# What needs to be done
If a line in the data below contains "dealership", copy it.

# Supplied records
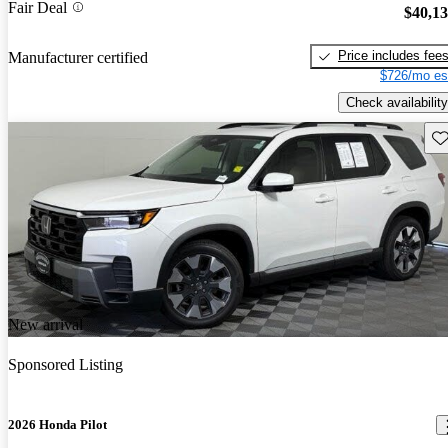
Fair Deal
$40,1
Price includes fee
Manufacturer certified
$726/mo es
Check availability
Sav
New arrival
Sponsored Listing
2026 Honda Pilot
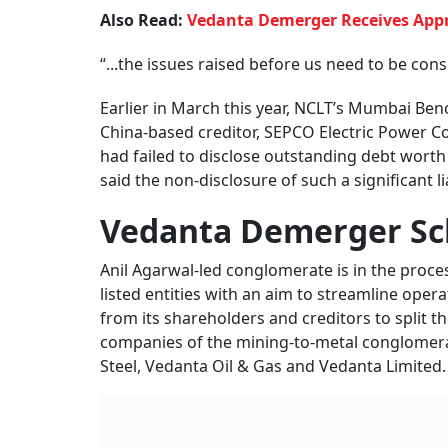
Also Read:
Vedanta Demerger Receives Appr
“...the issues raised before us need to be con
Earlier in March this year, NCLT’s Mumbai Ben
China-based creditor, SEPCO Electric Power C
had failed to disclose outstanding debt worth R
said the non-disclosure of such a significant l
Vedanta Demerger S
Anil Agarwal-led conglomerate is in the proc
listed entities with an aim to streamline opera
from its shareholders and creditors to split t
companies of the mining-to-metal conglomer
Steel, Vedanta Oil & Gas and Vedanta Limited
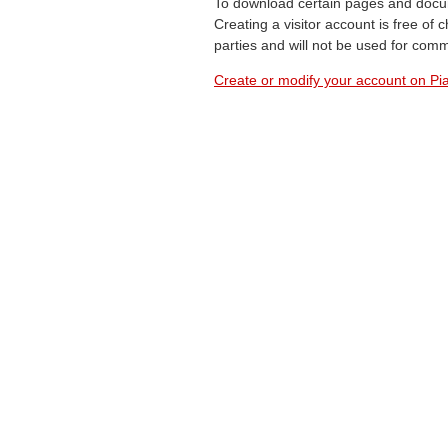
To download certain pages and docum
Creating a visitor account is free of
parties and will not be used for com
Create or modify your account on Pia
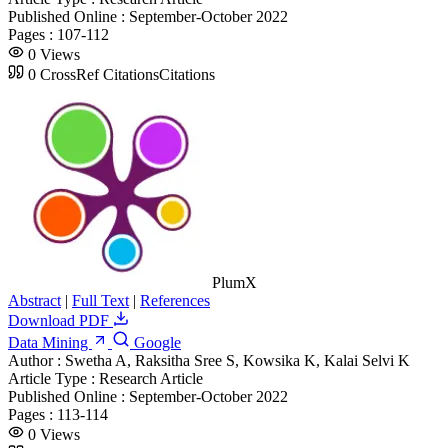
Published Online :
September-October 2022
Pages :
107-112
0
Views
0
CrossRef Citations
Citations
PlumX
Abstract
|
Full Text
|
References
Download PDF
Data Mining
Google
Author :
Swetha A, Raksitha Sree S, Kowsika K, Kalai Selvi K
Article Type :
Research Article
Published Online :
September-October 2022
Pages :
113-114
0
Views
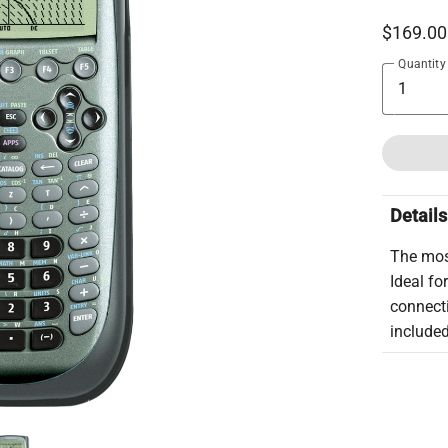
$169.00
Quantity
Details
The mos
Ideal fo
connecti
include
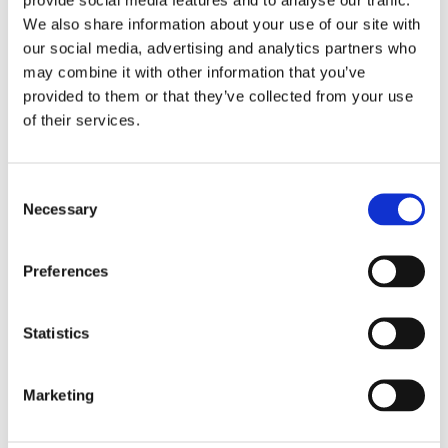
We also share information about your use of our site with
our social media, advertising and analytics partners who
may combine it with other information that you’ve
provided to them or that they’ve collected from your use
of their services.
Consent
Necessary
Selection
Preferences
Statistics
£220.99 incl vat
Marketing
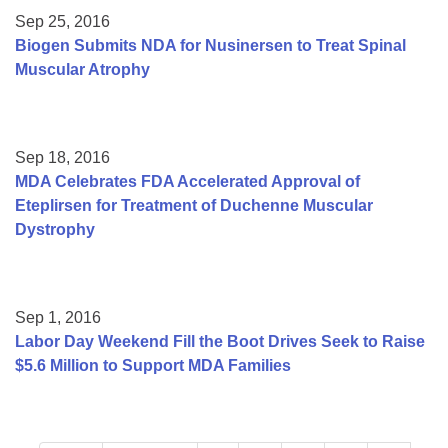
Sep 25, 2016
Biogen Submits NDA for Nusinersen to Treat Spinal
Muscular Atrophy
Sep 18, 2016
MDA Celebrates FDA Accelerated Approval of
Eteplirsen for Treatment of Duchenne Muscular
Dystrophy
Sep 1, 2016
Labor Day Weekend Fill the Boot Drives Seek to Raise
$5.6 Million to Support MDA Families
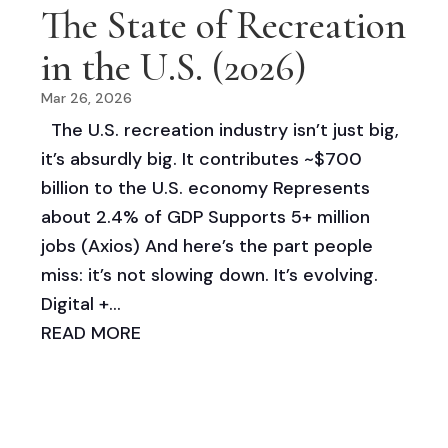
The State of Recreation
in the U.S. (2026)
Mar 26, 2026
The U.S. recreation industry isn’t just big,
it’s absurdly big. It contributes ~$700
billion to the U.S. economy Represents
about 2.4% of GDP Supports 5+ million
jobs (Axios) And here’s the part people
miss: it’s not slowing down. It’s evolving.
Digital +...
READ MORE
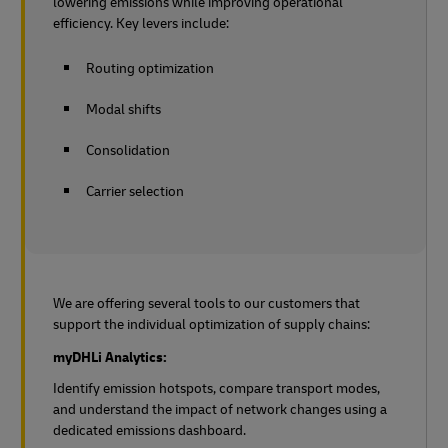
lowering emissions while improving operational
efficiency. Key levers include:
Routing optimization
Modal shifts
Consolidation
Carrier selection
We are offering several tools to our customers that
support the individual optimization of supply chains:
myDHLi Analytics:
Identify emission hotspots, compare transport modes,
and understand the impact of network changes using a
dedicated emissions dashboard.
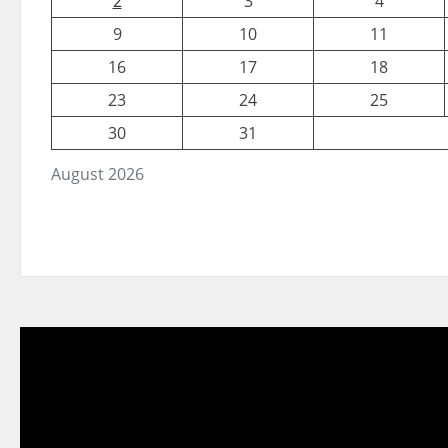
2
3
4
9
10
11
16
17
18
23
24
25
30
31
August 2026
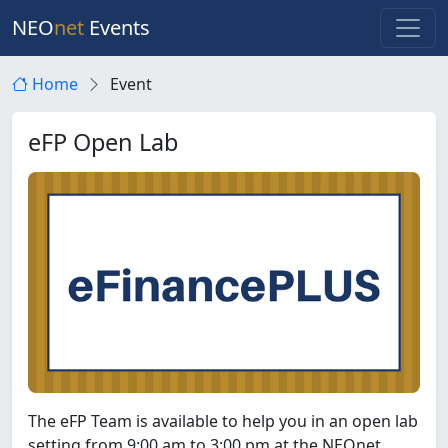
NEO
net
Events
Home
Event
eFP Open Lab
The eFP Team is available to help you in an open lab
setting from 9:00 am to 3:00 pm at the NEOnet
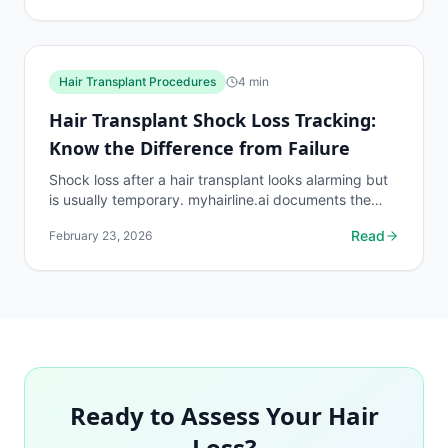
Hair Transplant Procedures
4
min
Hair Transplant Shock Loss Tracking:
Know the Difference from Failure
Shock loss after a hair transplant looks alarming but
is usually temporary. myhairline.ai documents the
shock loss phase with density data to distinguish it...
Read
February 23, 2026
Ready to Assess Your Hair
Loss?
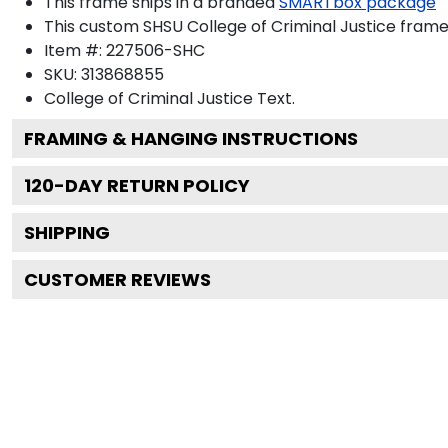
This frame ships in a branded
SMARTbox package
This custom SHSU College of Criminal Justice fram
Item #:
227506-SHC
SKU:
313868855
College of Criminal Justice
Text.
FRAMING & HANGING INSTRUCTIONS
120
-DAY RETURN POLICY
SHIPPING
CUSTOMER REVIEWS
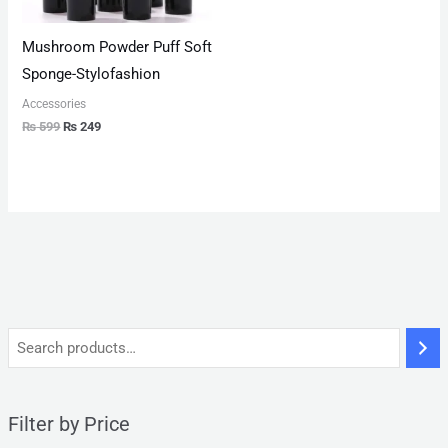
Mushroom Powder Puff Soft
Sponge-Stylofashion
Accessories
₨
599
₨
249
Filter by Price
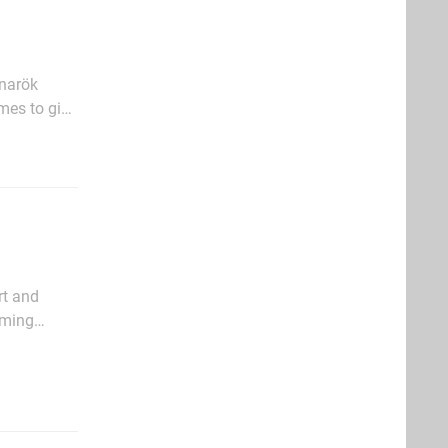
gnarök
ames to give
udes the
rt and
arming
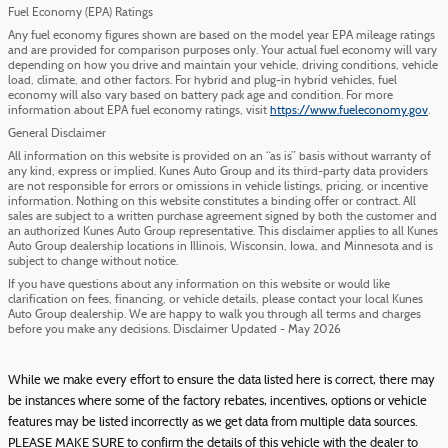
Fuel Economy (EPA) Ratings
Any fuel economy figures shown are based on the model year EPA mileage ratings
and are provided for comparison purposes only. Your actual fuel economy will vary
depending on how you drive and maintain your vehicle, driving conditions, vehicle
load, climate, and other factors. For hybrid and plug-in hybrid vehicles, fuel
economy will also vary based on battery pack age and condition. For more
information about EPA fuel economy ratings, visit
https://www.fueleconomy.gov
.
General Disclaimer
All information on this website is provided on an “as is” basis without warranty of
any kind, express or implied. Kunes Auto Group and its third-party data providers
are not responsible for errors or omissions in vehicle listings, pricing, or incentive
information. Nothing on this website constitutes a binding offer or contract. All
sales are subject to a written purchase agreement signed by both the customer and
an authorized Kunes Auto Group representative. This disclaimer applies to all Kunes
Auto Group dealership locations in Illinois, Wisconsin, Iowa, and Minnesota and is
subject to change without notice.
If you have questions about any information on this website or would like
clarification on fees, financing, or vehicle details, please contact your local Kunes
Auto Group dealership. We are happy to walk you through all terms and charges
before you make any decisions. Disclaimer Updated - May 2026
While we make every effort to ensure the data listed here is correct, there may
be instances where some of the factory rebates, incentives, options or vehicle
features may be listed incorrectly as we get data from multiple data sources.
PLEASE MAKE SURE to confirm the details of this vehicle with the dealer to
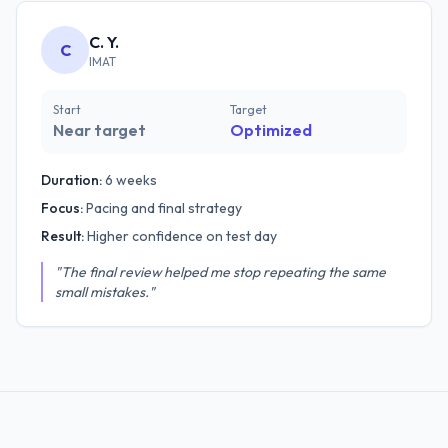
C. Y.
C
IMAT
Start
Target
Near target
Optimized
Duration:
6 weeks
Focus:
Pacing and final strategy
Result:
Higher confidence on test day
"The final review helped me stop repeating the same
small mistakes."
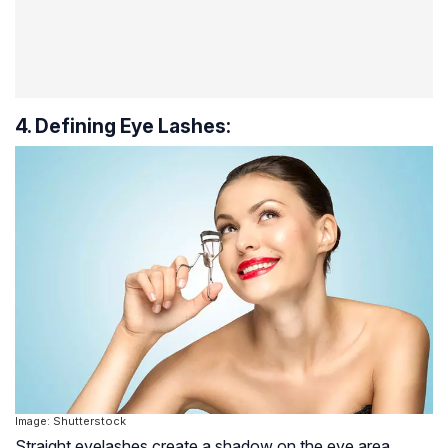
4. Defining Eye Lashes:
Image: Shutterstock
Straight eyelashes create a shadow on the eye area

# Solved problem
Auto Group dealership locations in Illinois, Wisconsin, Iowa, and Minnesota and is
Auto Group dealership. We are happy to walk you through all terms and charges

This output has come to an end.